Because of these nutritional properties, historically, dandelions were used to treat ailments, such as baldness, sores, fever, rotting gums, lethargy, depression and other common symptoms of vitamin deficiencies. “In a time when vitamin pills were a far-off unknown, dandelion was a powerhouse nutrition supplement,” Dubow explains. Even today, herbalists use it as a gentle diuretic that provides nutrients and helps the digestive system function efficiently. (Sidenote: The French call dandelions “pissenlit” which translates to “pee the bed.”)
Dandelions Are … Pretty
It’s OK to admit it: Dandelions look cheery. For many, dandelions’ bright round faces are welcomed at the end of a cold, dark winter with snow-covered landscapes. They are a sign of life returning. “Historically, dandelions were world-famous for their beauty. They were a common and beloved garden flower in Europe and the subject of many poems,” Dubow notes. “Dandelions were likely brought over to America on the Mayflower as a garden plant to serve as a cheerful, sweet reminder of home.”

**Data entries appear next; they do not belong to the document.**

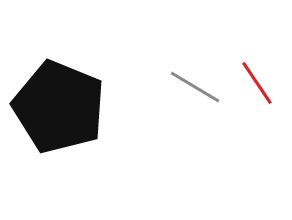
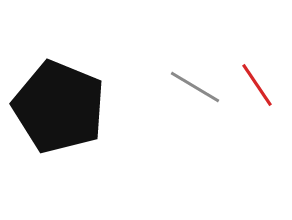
red line: moved 2 px down
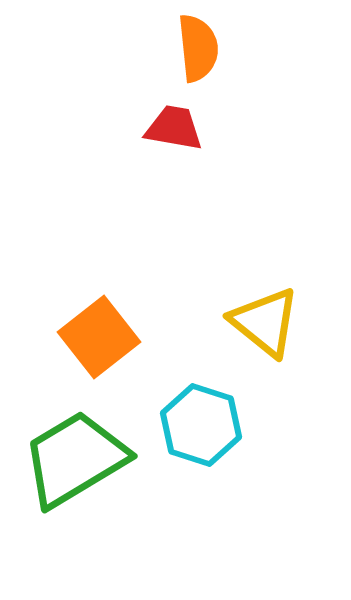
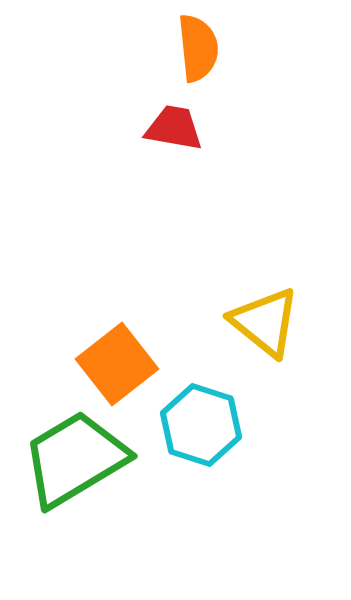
orange square: moved 18 px right, 27 px down
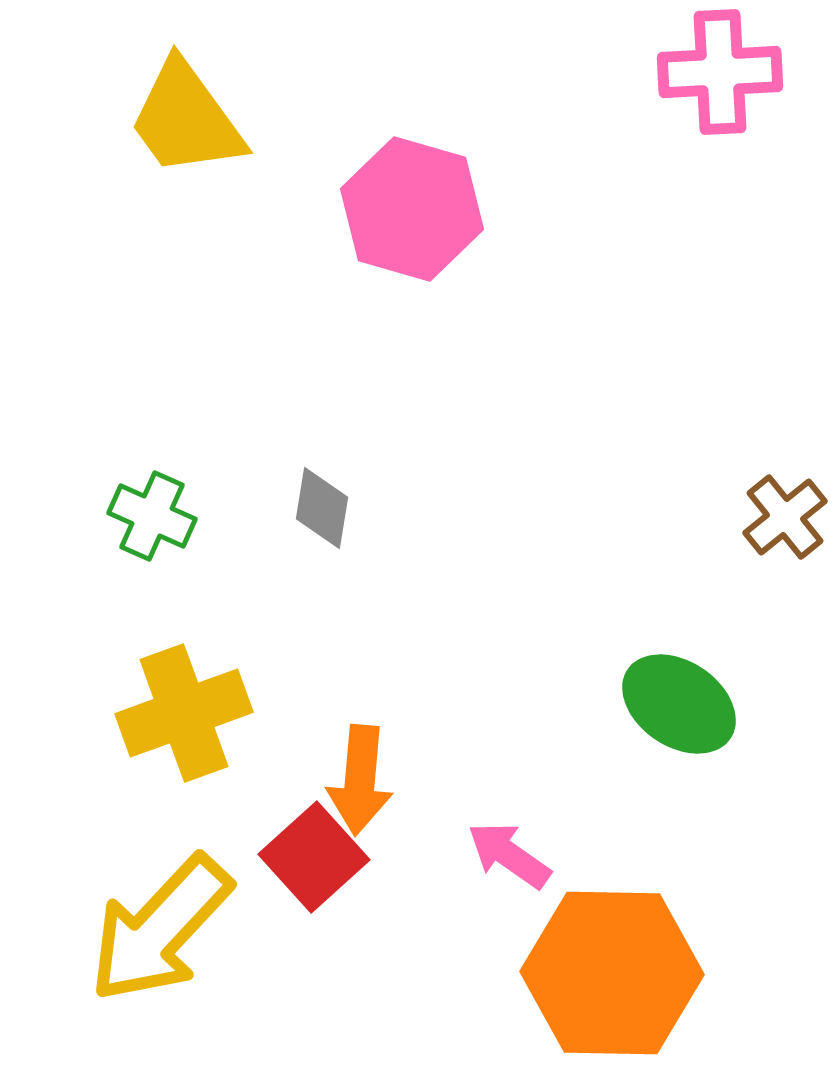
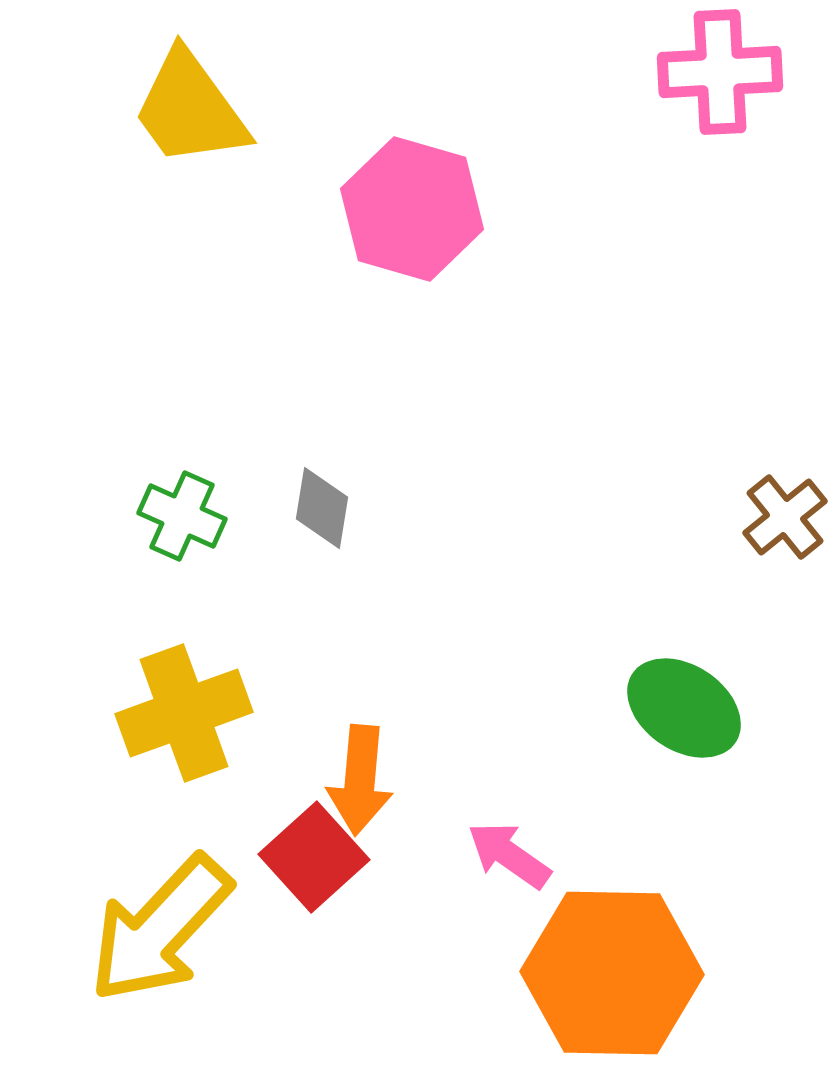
yellow trapezoid: moved 4 px right, 10 px up
green cross: moved 30 px right
green ellipse: moved 5 px right, 4 px down
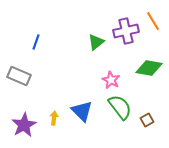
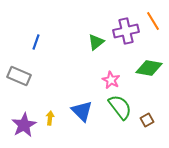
yellow arrow: moved 4 px left
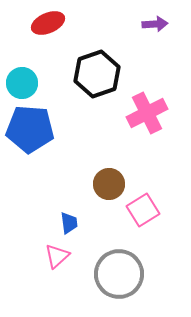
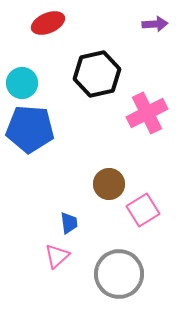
black hexagon: rotated 6 degrees clockwise
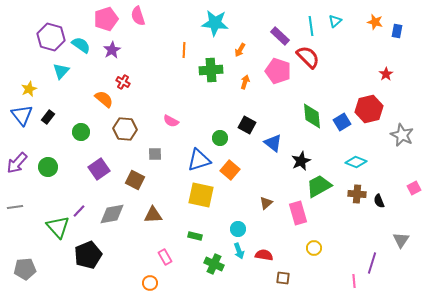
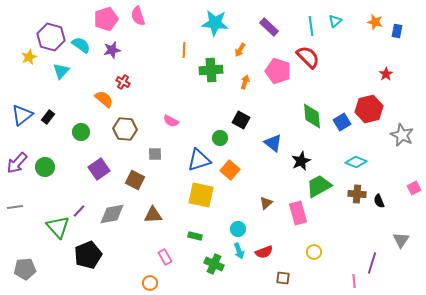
purple rectangle at (280, 36): moved 11 px left, 9 px up
purple star at (112, 50): rotated 18 degrees clockwise
yellow star at (29, 89): moved 32 px up
blue triangle at (22, 115): rotated 30 degrees clockwise
black square at (247, 125): moved 6 px left, 5 px up
green circle at (48, 167): moved 3 px left
yellow circle at (314, 248): moved 4 px down
red semicircle at (264, 255): moved 3 px up; rotated 150 degrees clockwise
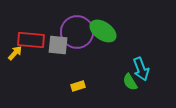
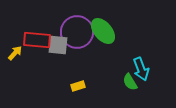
green ellipse: rotated 16 degrees clockwise
red rectangle: moved 6 px right
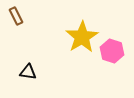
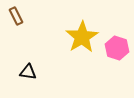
pink hexagon: moved 5 px right, 3 px up
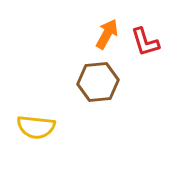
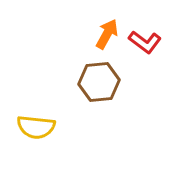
red L-shape: rotated 36 degrees counterclockwise
brown hexagon: moved 1 px right
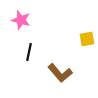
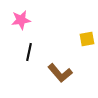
pink star: rotated 24 degrees counterclockwise
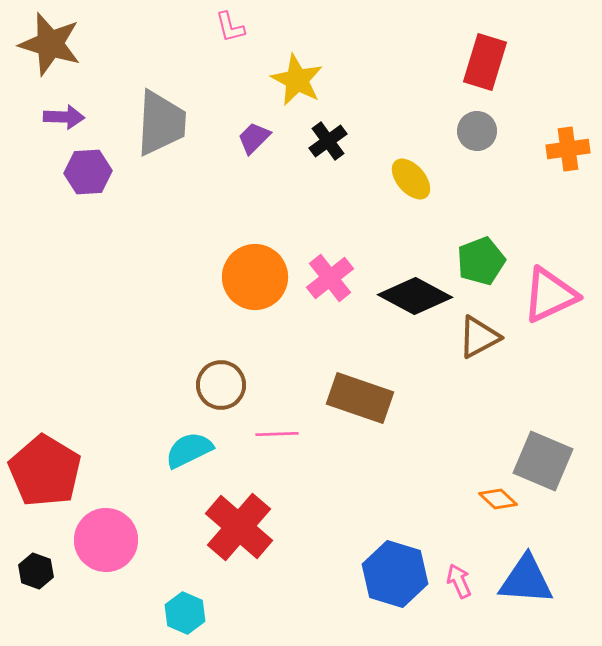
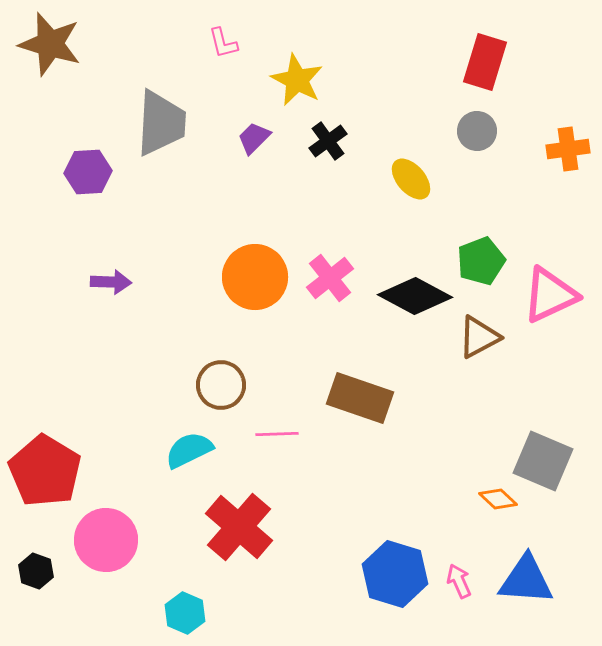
pink L-shape: moved 7 px left, 16 px down
purple arrow: moved 47 px right, 165 px down
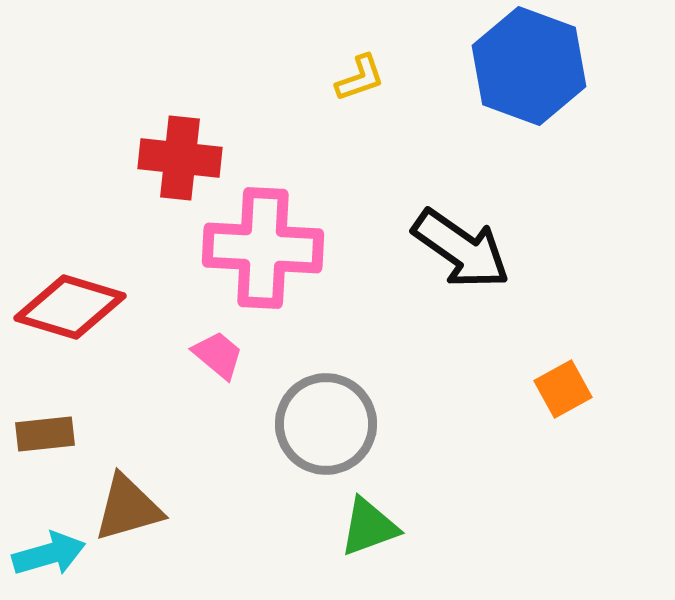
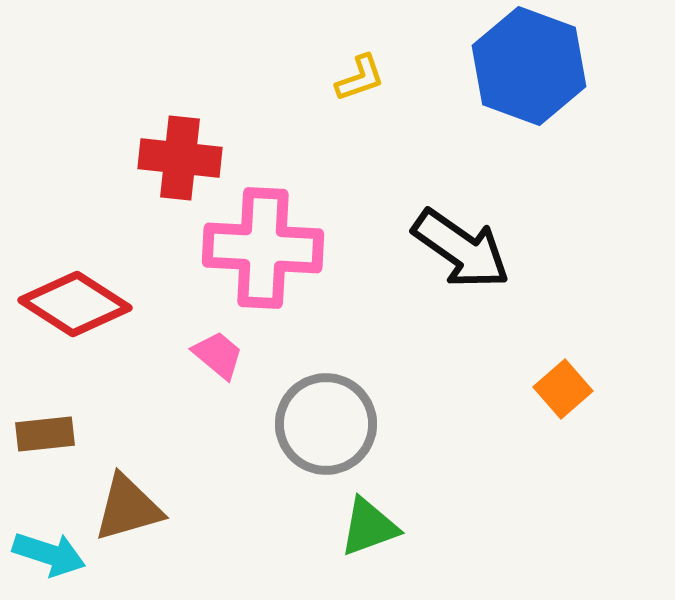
red diamond: moved 5 px right, 3 px up; rotated 16 degrees clockwise
orange square: rotated 12 degrees counterclockwise
cyan arrow: rotated 34 degrees clockwise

Dandelions Can Change Mindsets
Starting to think of dandelions as friends can be a catalyst for a whole movement toward more pollinator-friendly environments. By not immediately grabbing the bottle of weed killer, you may very well be allowing plants you consider weeds to grow and provide food and shelter for pollinators. For instance, Fleming Hayes says, milkweed is widely known to help monarch butterflies, but many other butterfly species will only consider one or two plants good hosts (wild violets and nettle being two). “I’m not encouraging dandelions, as much as saying we don’t need to use herbicides or pesticides whenever we see a weed. There are other ways to get rid of weeds, even if they aren’t as easy.”
And one other thing: “It is easy to feel frustrated by these tenacious little plants, but they can teach us an important lesson about survival,” Dubow says. “With roots that can sink deeper throughout the years, they can reach 15 feet underground. They can shove their way through cement and even bloom in barren environments.”